Scattered Among the Peoples: The Jewish Diaspora in Ten Portraits

From McClelland & Stewart, Toronto, 2002.

Also published as Scattered Among the Peoples: The Jewish Diaspora in Twelve Portraits

From The Overlook Press, New York, 2003
and Duckworth Publishers, London, 2003.
Now Available in Trade Paper

FROM SEVILLE IN 1492 to Kiev in 1967, book brings to life ten defining points (and twelve in the U.S./U.K. editions) in the Jewish Diaspora in a series of moment-in-time portraits of individual people, their families and communities, and the cities they inhabited.

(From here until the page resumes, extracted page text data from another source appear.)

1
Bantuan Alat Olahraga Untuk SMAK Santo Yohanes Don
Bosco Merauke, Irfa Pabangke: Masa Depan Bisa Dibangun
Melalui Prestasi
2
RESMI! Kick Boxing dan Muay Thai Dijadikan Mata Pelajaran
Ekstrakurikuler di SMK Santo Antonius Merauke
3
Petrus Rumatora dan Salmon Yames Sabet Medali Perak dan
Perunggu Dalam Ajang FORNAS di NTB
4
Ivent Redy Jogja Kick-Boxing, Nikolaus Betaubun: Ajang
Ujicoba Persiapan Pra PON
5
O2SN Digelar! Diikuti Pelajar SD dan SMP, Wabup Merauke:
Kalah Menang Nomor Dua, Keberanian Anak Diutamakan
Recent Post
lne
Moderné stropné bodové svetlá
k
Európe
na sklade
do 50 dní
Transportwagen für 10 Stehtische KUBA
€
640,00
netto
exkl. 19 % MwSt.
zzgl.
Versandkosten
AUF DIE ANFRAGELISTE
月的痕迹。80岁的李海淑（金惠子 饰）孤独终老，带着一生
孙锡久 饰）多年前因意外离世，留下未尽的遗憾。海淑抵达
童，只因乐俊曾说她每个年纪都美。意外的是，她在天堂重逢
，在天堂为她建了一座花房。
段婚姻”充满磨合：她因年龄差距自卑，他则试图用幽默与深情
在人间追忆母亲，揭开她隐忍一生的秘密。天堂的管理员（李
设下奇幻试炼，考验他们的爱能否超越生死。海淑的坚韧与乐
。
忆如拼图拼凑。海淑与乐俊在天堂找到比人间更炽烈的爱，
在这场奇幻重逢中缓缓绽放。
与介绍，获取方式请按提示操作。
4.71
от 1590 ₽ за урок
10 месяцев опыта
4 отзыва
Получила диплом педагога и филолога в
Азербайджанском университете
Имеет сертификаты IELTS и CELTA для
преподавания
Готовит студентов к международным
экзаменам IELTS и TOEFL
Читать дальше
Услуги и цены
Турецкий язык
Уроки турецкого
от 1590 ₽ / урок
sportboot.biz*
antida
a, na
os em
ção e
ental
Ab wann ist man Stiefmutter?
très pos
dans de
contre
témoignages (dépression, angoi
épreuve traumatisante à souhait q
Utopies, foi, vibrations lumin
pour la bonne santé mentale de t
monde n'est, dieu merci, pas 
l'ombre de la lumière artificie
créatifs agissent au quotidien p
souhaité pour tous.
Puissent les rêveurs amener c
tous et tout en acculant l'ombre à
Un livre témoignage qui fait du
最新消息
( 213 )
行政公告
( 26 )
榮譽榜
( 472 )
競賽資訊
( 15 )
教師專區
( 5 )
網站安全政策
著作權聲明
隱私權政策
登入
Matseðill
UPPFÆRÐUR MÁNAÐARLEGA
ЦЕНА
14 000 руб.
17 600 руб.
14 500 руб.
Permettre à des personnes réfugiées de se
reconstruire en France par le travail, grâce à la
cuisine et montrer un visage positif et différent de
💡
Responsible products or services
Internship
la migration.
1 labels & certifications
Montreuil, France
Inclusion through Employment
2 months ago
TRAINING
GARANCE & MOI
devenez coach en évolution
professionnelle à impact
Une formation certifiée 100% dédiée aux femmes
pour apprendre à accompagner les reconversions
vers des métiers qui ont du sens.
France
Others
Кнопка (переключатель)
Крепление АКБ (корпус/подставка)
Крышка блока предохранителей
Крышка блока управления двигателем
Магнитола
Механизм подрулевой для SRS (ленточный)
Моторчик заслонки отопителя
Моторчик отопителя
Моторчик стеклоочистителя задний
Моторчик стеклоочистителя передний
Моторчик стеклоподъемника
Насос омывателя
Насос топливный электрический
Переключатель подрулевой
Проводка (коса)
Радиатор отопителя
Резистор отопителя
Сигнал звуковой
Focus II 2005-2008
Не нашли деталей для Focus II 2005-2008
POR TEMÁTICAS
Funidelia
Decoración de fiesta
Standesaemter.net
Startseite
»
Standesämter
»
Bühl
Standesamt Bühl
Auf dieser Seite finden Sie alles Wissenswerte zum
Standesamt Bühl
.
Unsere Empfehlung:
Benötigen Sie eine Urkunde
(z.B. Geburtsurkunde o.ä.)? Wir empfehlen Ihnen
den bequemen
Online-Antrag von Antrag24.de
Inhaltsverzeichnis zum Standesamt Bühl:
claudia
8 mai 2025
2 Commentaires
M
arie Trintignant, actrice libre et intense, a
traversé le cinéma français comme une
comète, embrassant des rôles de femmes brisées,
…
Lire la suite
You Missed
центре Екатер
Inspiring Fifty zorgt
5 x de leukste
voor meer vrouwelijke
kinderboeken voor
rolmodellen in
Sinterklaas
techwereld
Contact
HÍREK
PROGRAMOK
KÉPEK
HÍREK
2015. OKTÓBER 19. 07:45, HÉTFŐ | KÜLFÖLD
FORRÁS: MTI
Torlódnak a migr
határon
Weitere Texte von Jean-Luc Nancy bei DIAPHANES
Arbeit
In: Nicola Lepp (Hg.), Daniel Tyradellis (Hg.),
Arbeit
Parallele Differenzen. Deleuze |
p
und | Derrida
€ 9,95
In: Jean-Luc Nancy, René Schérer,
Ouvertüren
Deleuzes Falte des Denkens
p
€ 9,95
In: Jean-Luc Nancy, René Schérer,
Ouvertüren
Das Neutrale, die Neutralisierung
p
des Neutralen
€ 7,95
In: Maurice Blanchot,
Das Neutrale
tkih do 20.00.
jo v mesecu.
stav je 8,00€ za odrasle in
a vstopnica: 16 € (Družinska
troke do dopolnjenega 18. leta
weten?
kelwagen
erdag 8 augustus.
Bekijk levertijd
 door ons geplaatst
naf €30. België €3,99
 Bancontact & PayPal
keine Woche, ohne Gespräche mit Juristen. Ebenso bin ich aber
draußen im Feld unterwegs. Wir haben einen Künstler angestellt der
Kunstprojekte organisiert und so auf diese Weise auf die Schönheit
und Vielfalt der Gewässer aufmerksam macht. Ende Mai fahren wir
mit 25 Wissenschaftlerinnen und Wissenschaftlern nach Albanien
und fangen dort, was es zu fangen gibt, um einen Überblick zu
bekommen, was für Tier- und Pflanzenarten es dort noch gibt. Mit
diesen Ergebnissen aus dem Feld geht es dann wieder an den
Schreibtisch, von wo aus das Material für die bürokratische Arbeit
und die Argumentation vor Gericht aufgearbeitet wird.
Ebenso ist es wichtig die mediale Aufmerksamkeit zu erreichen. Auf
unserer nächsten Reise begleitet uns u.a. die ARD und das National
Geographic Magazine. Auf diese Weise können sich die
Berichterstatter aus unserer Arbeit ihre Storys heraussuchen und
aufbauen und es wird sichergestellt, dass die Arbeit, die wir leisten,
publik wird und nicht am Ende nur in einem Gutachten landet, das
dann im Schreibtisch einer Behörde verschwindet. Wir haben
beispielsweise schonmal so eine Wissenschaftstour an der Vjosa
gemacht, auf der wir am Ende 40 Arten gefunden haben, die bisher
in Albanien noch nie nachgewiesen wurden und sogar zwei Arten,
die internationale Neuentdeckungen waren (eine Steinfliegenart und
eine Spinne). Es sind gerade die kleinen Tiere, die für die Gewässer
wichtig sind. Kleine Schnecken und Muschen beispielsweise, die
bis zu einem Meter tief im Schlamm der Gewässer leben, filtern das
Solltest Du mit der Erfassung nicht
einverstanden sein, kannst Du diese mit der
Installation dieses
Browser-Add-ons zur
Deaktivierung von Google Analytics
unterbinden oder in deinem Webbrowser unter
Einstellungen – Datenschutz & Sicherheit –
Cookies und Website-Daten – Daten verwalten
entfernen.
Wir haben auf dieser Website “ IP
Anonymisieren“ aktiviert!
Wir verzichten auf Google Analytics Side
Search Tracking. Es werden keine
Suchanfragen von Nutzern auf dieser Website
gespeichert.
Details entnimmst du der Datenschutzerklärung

In addition to Seville, where the story begins with the expulsion of the Jews from Spain, and Kiev, where the refusenik Jews fought for the right to emigrate to Israel, there is Venice in 1516 and the establishment of the first ghetto, Constantinople in 1666 and the Jewish physicians to the sultans, Amsterdam in 1700 and the glorious rebirth of Sephardic Jewish culture, Vienna in 1730 and the immensely powerful yet vulnerable court Jews, St Petersburg in 1881 and the pogroms inflicted on the shtetls, Paris in 1895 and the Dreyfus scandal, New York in 1913 and the tenement life and culture of the Lower East Side, and the dreadful plight of the Vilna ghetto in 1944. The U.S./U.K. editions also examine Frankfurt in the 1840s during the Age of Emancipation and Berlin in 1925 when there was talk of a German-Jewish ‘symbiosis.’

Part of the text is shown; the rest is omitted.